Дружина особого назначения. Книга 2. Западня для леших | Страница: 5

  • Georgia
  • Verdana
  • Tahoma
  • Symbol
  • Arial
16
px

Михась двигался во втором ряду справа и страховал Разика, рысившего впереди, бок о бок с красавчиком. Красавчик, изящно выгибаясь в седле, снисходительно беседовал с десятником.

– Часто ли бываете в Европах, поморы-молодцы?

– Дык, это, оно чего ж! – глубокомысленно ответствовал Разик.

– Они там у себя гордятся просвещенностью нравов, а про нас сочиняют всяческие небылицы. Мол, на Руси мрак, ужас, опричнина. Дескать, государь всемилостивейший верноподданных своих казнит неправдою! Так ведь кругом разбой, воровство, и только мы, убогие и сирые, холопы верные царя-батюшки, денно и нощно печемся о порядке государственном! – Красавчик помнил слова Басманова-старшего и в силу своего разумения начинал, как ему казалось, делать дело государственной важности, ради которого и решено было призвать отряд часто ходивших за море людей боярина Ропши в Москву.


Любимцы царя, отец и сын Басмановы, вопреки утверждениям их завистников и недоброжелателей, были отнюдь не дураки в государственных делах. К тому же они имели полный набор качеств, необходимых для успеха на политическом поприще: хитрость, подлость, коварство и бессовестность.
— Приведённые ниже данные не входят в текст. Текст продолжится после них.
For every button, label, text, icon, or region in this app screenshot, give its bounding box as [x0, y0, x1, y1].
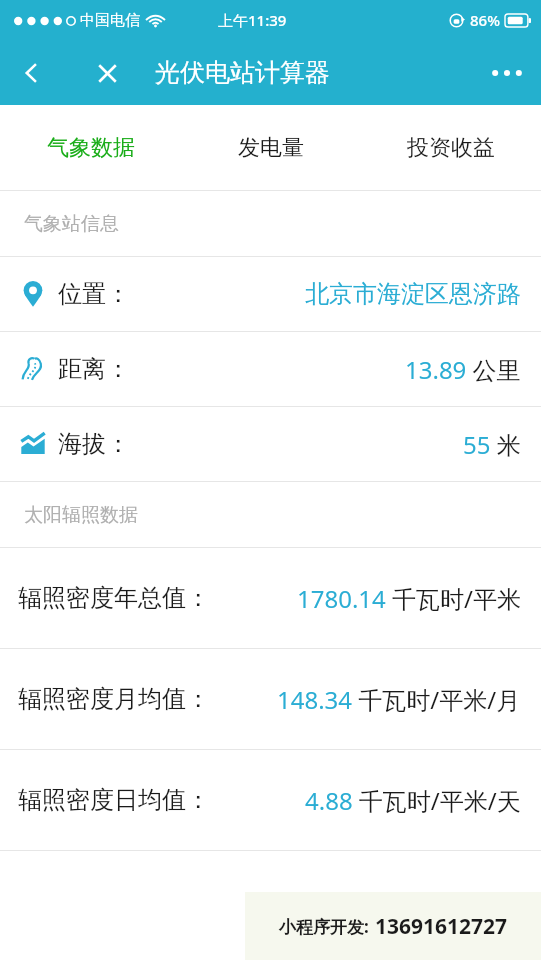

По-собачьи преданные государю и благодетелю Ивану Васильевичу, Басмановы деятельно заботились не только о его увеселении в диких оргиях, о которых и в столице и отдаленных городах боялись говорить даже шепотом – настолько жутко и стыдно было в это поверить, но и об успешности дел административных, экономических и особенно – внешнеполитических. После смерти царицы Анастасии рухнула последняя преграда, сдерживавшая необузданный и страшный нрав самодержца всея Руси. Припадки дикой ярости и нечеловеческой жестокости сменялись у него приступами раскаяния и животного страха перед грядущим возмездием, Божьим и человеческим. В эти моменты он всерьез готовился бежать из России в заморские страны, просить приюта и покровительства у тамошних государей – частая практика в неверном ремесле монарха и в те времена, и в более ранние, и в позднейшие. Он втайне надеялся, что в Европе еще не знают о темных ужасах, творящихся на Руси.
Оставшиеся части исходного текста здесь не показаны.